In the initial stage, all selected models will be trained for 10 epoch in HKU GPU farm using python tensorflow to evaluate the potentially best model. Adam optimizer with default setting is used as well during training. As the topic becomes more familiar, tools like fast.ai [9] could be applied to tune the performance.

Metrics

The performance will be evaluated using accuracy and confusion matrix. If two results have similar accuracy, precision and the f1-score will be compared to decide the better scheme.

 

Schedule and Milestones

The proposed schedule is as follows:

DateSchedule
2019/09/30Literature review and first deliverable
2019/10/31Complete first stage of model training, update labelling data
2019/11/30Refine basic model and start second stages of model training
2019/12/31Finish second stage of model training
2020/01/17First presentation
2020/02/02Finish first implementation and interim report
2020/03/31Finalize the model used and tuning
2020/04/19Finish final report and implementation
2020/04/21Final presentation

 

Reference

  1. Imagga (2019). The Top 5 Uses of Image Recognition - Imagga Blog. [online] Imagga Blog. Available at: https://imagga.com/blog/the-top-5-uses-of-image-recognition/ [Accessed 29 Sep. 2019].
  2. Tukora, Balázs & Szalay, Tibor. (2008). High performance computing on graphics processing units. Pollack Periodica. 3. 27-34. 10.1556/Pollack.3.2008.2.3.
  3. Zürn, J. (2019). What’s new in TensorFlow 2.0?. [online] Medium.
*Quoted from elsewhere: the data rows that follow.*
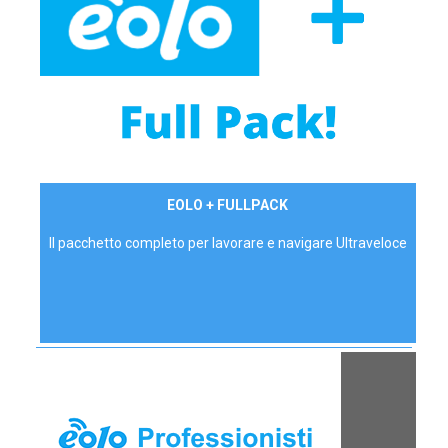
34,90 €/mese
EOLO + FULLPACK
P.IVA - IVA Inc.
Il pacchetto completo per lavorare e navigare Ultraveloce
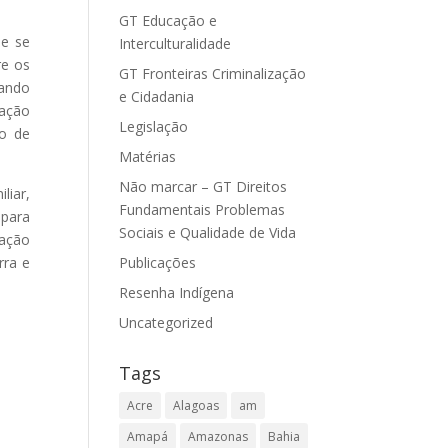
GT Educação e
ue se
Interculturalidade
re os
GT Fronteiras Criminalização
hando
e Cidadania
ração
Legislação
o de
Matérias
Não marcar – GT Direitos
liar,
Fundamentais Problemas
 para
Sociais e Qualidade de Vida
vação
rra e
Publicações
Resenha Indígena
Uncategorized
Tags
Acre
Alagoas
am
Amapá
Amazonas
Bahia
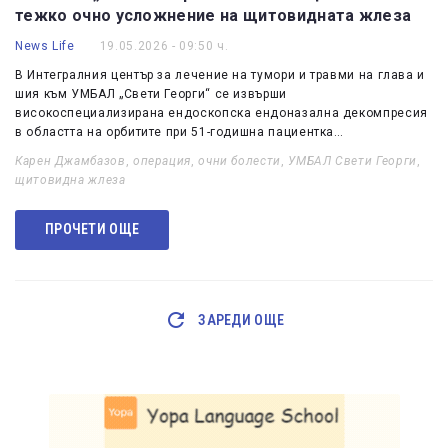
тежко очно усложнение на щитовидната жлеза
News Life
19.05.2026 - 09:50 ч.
В Интегралния център за лечение на тумори и травми на глава и
шия към УМБАЛ „Свети Георги“ се извърши
високоспециализирана ендоскопска ендоназална декомпресия
в областта на орбитите при 51-годишна пациентка…
Карен Джамбазов
,
операция
,
очни болести
,
УМБАЛ Свети Георги
,
щитовидна жлеза
ПРОЧЕТИ ОЩЕ
ЗАРЕДИ ОЩЕ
Available at: https://towardsdatascience.com/whats-new-in-tensorflow-2-0-ce75cdd1a4d1 [Accessed 29 Sep. 2019].
  4. Library of Congress (2018), "LCSH Introduction", https://www.loc.gov/aba/publications/FreeLCSH/LCSH40%20Main%20intro.pdf [Accessed 29 Sep, 2019].
  5. Neurohive. (2018). VGG16 - Convolutional Network for Classification and Detection. [online] Available at: https://neurohive.io/en/popular-networks/vgg16/ [Accessed 29 Sep. 2019].
  6. Keras. (2019). Applications - Keras Documentation. [online] Available at: https://keras.io/applications [Accessed 29 Sep. 2019].
  7. Cao, Qiong, et al. (2018) Vggface2: A dataset for recognising faces across pose and age. 2018 13th IEEE International Conference on Automatic Face & Gesture Recognition (FG 2018). IEEE, 2018.